◆ **GOAL OF THE EXERCISE**: Pictures excluded, output the lines of the data below between the one holding "[Wainwright Prize]" and the one holding "beyond our control", inclusive, exactly as they stand.

::::

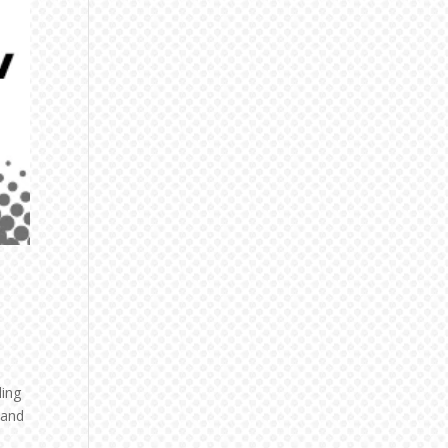
ling
 and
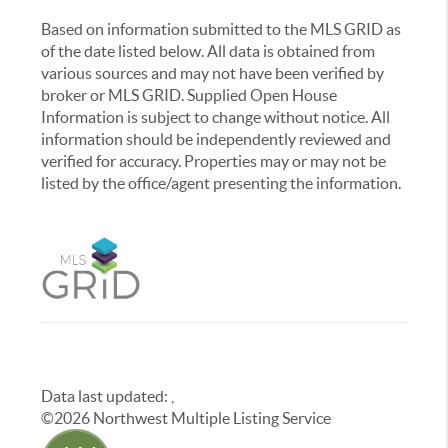
Based on information submitted to the MLS GRID as
of the date listed below. All data is obtained from
various sources and may not have been verified by
broker or MLS GRID. Supplied Open House
Information is subject to change without notice. All
information should be independently reviewed and
verified for accuracy. Properties may or may not be
listed by the office/agent presenting the information.
Data last updated:
,
©
2026
Northwest Multiple Listing Service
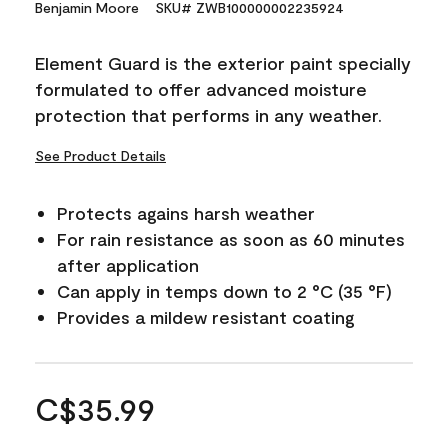
Benjamin Moore
SKU# ZWB100000002235924
Element Guard is the exterior paint specially
formulated to offer advanced moisture
protection that performs in any weather.
See Product Details
Protects agains harsh weather
For rain resistance as soon as 60 minutes
after application
Can apply in temps down to 2 °C (35 °F)
Provides a mildew resistant coating
C$35.99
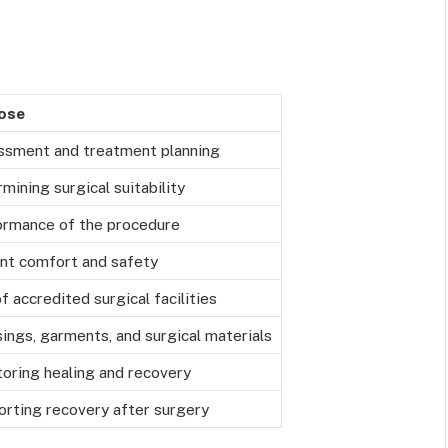
ose
ssment and treatment planning
mining surgical suitability
ormance of the procedure
nt comfort and safety
f accredited surgical facilities
ings, garments, and surgical materials
oring healing and recovery
rting recovery after surgery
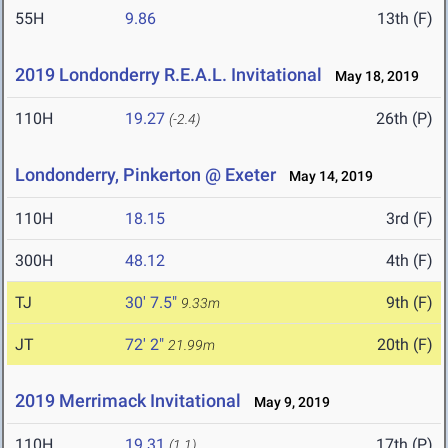
55H
9.86
13th (F)
2019 Londonderry R.E.A.L. Invitational
May 18, 2019
110H
19.27
26th (P)
(-2.4)
Londonderry, Pinkerton @ Exeter
May 14, 2019
110H
18.15
3rd (F)
300H
48.12
4th (F)
TJ
30' 7.5"
9th (F)
9.33m
JT
72' 2"
20th (F)
21.99m
2019 Merrimack Invitational
May 9, 2019
110H
19.31
17th (P)
(1.1)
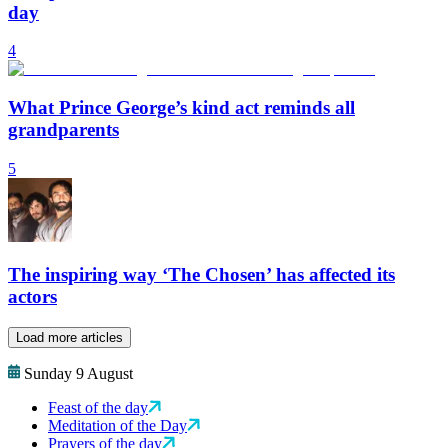
day
4
What Prince George’s kind act reminds all
grandparents
5
The inspiring way ‘The Chosen’ has affected its
actors
Load more articles
Sunday 9 August
Feast of the day
Meditation of the Day
Prayers of the day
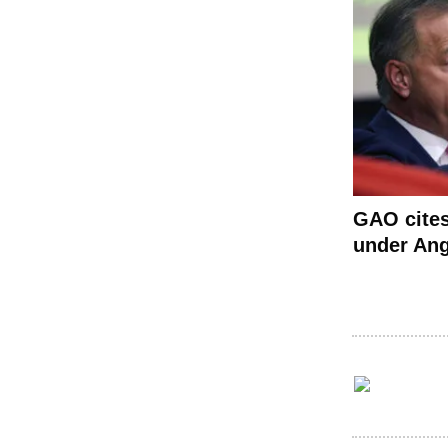
GAO cite
under Ang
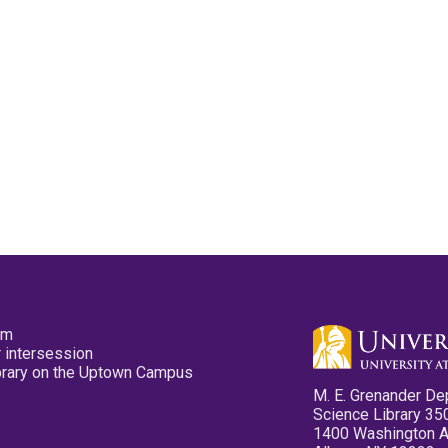
pm
 intersession
ibrary on the Uptown Campus
M. E. Grenander De
Science Library 35
1400 Washington 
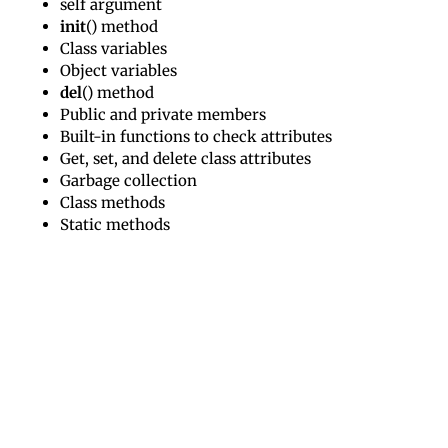
self argument
init
() method
Class variables
Object variables
del
() method
Public and private members
Built-in functions to check attributes
Get, set, and delete class attributes
Garbage collection
Class methods
Static methods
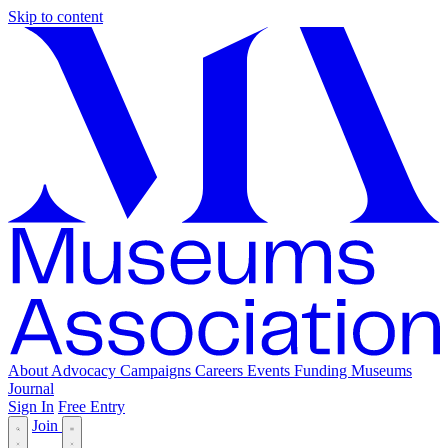
Skip to content
About
Advocacy
Campaigns
Careers
Events
Funding
Museums
Journal
Sign In
Free Entry
Join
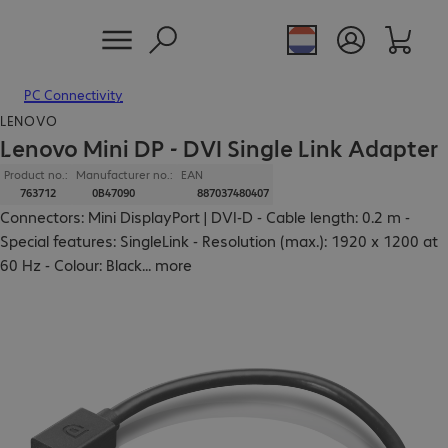
PC Connectivity
LENOVO
Lenovo Mini DP - DVI Single Link Adapter
Product no.:
Manufacturer no.:
EAN
763712
0B47090
887037480407
Connectors: Mini DisplayPort | DVI-D - Cable length: 0.2 m -
Special features: SingleLink - Resolution (max.): 1920 x 1200 at
60 Hz - Colour: Black
...
more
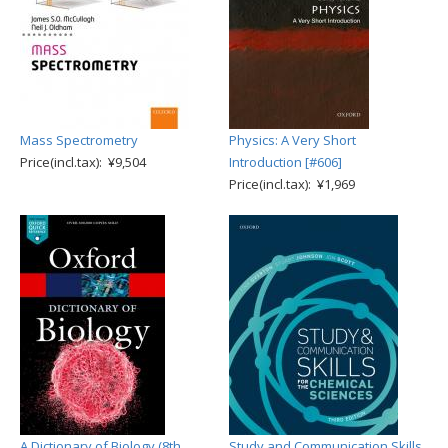
Mass Spectrometry
Physics: A Very Short
Price(incl.tax): ¥9,504
Introduction [#606]
Price(incl.tax): ¥1,969
A Dictionary of Biology (8th
Study and Communication Skills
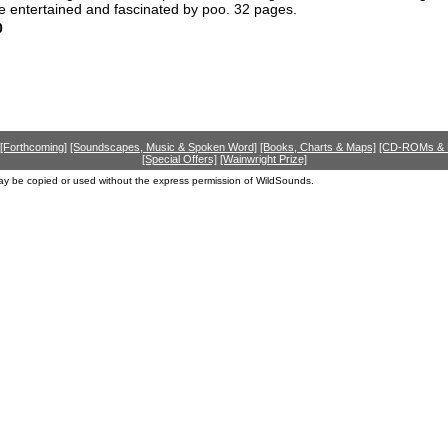
e entertained and fascinated by poo. 32 pages.
0
[Forthcoming]
[Soundscapes, Music & Spoken Word]
[Books, Charts & Maps]
[CD-ROMs &
[Special Offers]
[Wainwright Prize]
ay be copied or used without the express permission of WildSounds.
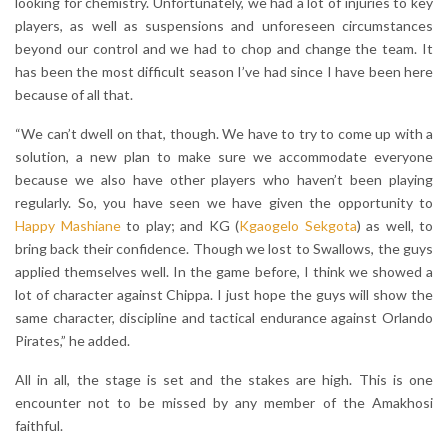
looking for chemistry. Unfortunately, we had a lot of injuries to key
players, as well as suspensions and unforeseen circumstances
beyond our control and we had to chop and change the team. It
has been the most difficult season I’ve had since I have been here
because of all that.
“We can’t dwell on that, though. We have to try to come up with a
solution, a new plan to make sure we accommodate everyone
because we also have other players who haven’t been playing
regularly. So, you have seen we have given the opportunity to
Happy Mashiane
to play; and KG (
Kgaogelo Sekgota
) as well, to
bring back their confidence. Though we lost to Swallows, the guys
applied themselves well. In the game before, I think we showed a
lot of character against Chippa. I just hope the guys will show the
same character, discipline and tactical endurance against Orlando
Pirates,” he added.
All in all, the stage is set and the stakes are high. This is one
encounter not to be missed by any member of the Amakhosi
faithful.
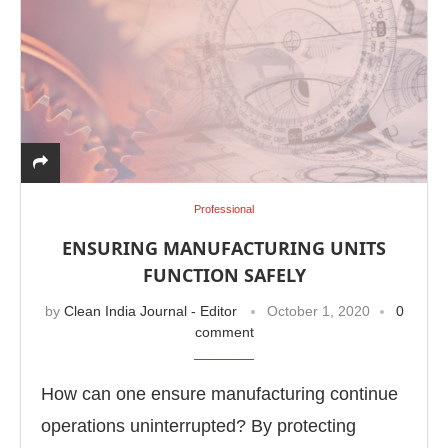
Professional
ENSURING MANUFACTURING UNITS
FUNCTION SAFELY
by
Clean India Journal - Editor
October 1, 2020
0
comment
How can one ensure manufacturing continue
operations uninterrupted? By protecting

::::

◆ **SOLUTION BELOW**:
[Wainwright Prize]
ay be copied or used without the express permission of WildSounds.
looking for chemistry. Unfortunately, we had a lot of injuries to key
players, as well as suspensions and unforeseen circumstances
beyond our control and we had to chop and change the team. It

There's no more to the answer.